ENTRIES SHOWN -
○ ○ ○ ○

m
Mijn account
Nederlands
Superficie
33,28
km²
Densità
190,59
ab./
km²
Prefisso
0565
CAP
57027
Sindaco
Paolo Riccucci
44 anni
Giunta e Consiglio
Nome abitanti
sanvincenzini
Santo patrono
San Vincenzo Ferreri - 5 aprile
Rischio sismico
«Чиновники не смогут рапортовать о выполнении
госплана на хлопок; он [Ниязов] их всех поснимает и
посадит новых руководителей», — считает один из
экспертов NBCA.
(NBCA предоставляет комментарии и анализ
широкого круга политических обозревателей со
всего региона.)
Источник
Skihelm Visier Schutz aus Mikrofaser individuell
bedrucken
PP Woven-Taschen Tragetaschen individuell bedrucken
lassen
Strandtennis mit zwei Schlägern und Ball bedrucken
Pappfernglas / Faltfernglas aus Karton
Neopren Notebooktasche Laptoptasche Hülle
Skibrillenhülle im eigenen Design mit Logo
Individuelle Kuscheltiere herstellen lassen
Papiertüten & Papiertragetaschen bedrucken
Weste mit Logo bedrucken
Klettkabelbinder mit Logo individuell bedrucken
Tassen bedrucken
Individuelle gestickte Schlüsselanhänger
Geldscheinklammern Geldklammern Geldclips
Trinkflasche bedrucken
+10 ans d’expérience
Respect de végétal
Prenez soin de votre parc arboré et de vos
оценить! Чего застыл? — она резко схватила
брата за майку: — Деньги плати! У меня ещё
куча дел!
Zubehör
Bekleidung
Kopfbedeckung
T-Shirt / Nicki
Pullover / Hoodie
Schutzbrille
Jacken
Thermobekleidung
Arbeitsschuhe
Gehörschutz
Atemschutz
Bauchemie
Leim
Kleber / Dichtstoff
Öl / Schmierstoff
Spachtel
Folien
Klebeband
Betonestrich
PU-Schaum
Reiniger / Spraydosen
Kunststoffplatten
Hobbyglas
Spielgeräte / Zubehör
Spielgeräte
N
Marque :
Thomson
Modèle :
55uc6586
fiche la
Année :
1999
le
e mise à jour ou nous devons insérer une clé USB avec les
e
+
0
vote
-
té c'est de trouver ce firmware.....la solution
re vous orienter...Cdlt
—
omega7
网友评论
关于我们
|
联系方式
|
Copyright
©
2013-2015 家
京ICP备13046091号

○ ○ ○ ○

When you reach the end of the listing, print it again in full, exactly as given.

ANSWER -
m
Mijn account
Nederlands
Superficie
33,28
km²
Densità
190,59
ab./
km²
Prefisso
0565
CAP
57027
Sindaco
Paolo Riccucci
44 anni
Giunta e Consiglio
Nome abitanti
sanvincenzini
Santo patrono
San Vincenzo Ferreri - 5 aprile
Rischio sismico
«Чиновники не смогут рапортовать о выполнении
госплана на хлопок; он [Ниязов] их всех поснимает и
посадит новых руководителей», — считает один из
экспертов NBCA.
(NBCA предоставляет комментарии и анализ
широкого круга политических обозревателей со
всего региона.)
Источник
Skihelm Visier Schutz aus Mikrofaser individuell
bedrucken
PP Woven-Taschen Tragetaschen individuell bedrucken
lassen
Strandtennis mit zwei Schlägern und Ball bedrucken
Pappfernglas / Faltfernglas aus Karton
Neopren Notebooktasche Laptoptasche Hülle
Skibrillenhülle im eigenen Design mit Logo
Individuelle Kuscheltiere herstellen lassen
Papiertüten & Papiertragetaschen bedrucken
Weste mit Logo bedrucken
Klettkabelbinder mit Logo individuell bedrucken
Tassen bedrucken
Individuelle gestickte Schlüsselanhänger
Geldscheinklammern Geldklammern Geldclips
Trinkflasche bedrucken
+10 ans d’expérience
Respect de végétal
Prenez soin de votre parc arboré et de vos
оценить! Чего застыл? — она резко схватила
брата за майку: — Деньги плати! У меня ещё
куча дел!
Zubehör
Bekleidung
Kopfbedeckung
T-Shirt / Nicki
Pullover / Hoodie
Schutzbrille
Jacken
Thermobekleidung
Arbeitsschuhe
Gehörschutz
Atemschutz
Bauchemie
Leim
Kleber / Dichtstoff
Öl / Schmierstoff
Spachtel
Folien
Klebeband
Betonestrich
PU-Schaum
Reiniger / Spraydosen
Kunststoffplatten
Hobbyglas
Spielgeräte / Zubehör
Spielgeräte
N
Marque :
Thomson
Modèle :
55uc6586
fiche la
Année :
1999
le
e mise à jour ou nous devons insérer une clé USB avec les
e
+
0
vote
-
té c'est de trouver ce firmware.....la solution
re vous orienter...Cdlt
—
omega7
网友评论
关于我们
|
联系方式
|
Copyright
©
2013-2015 家
京ICP备13046091号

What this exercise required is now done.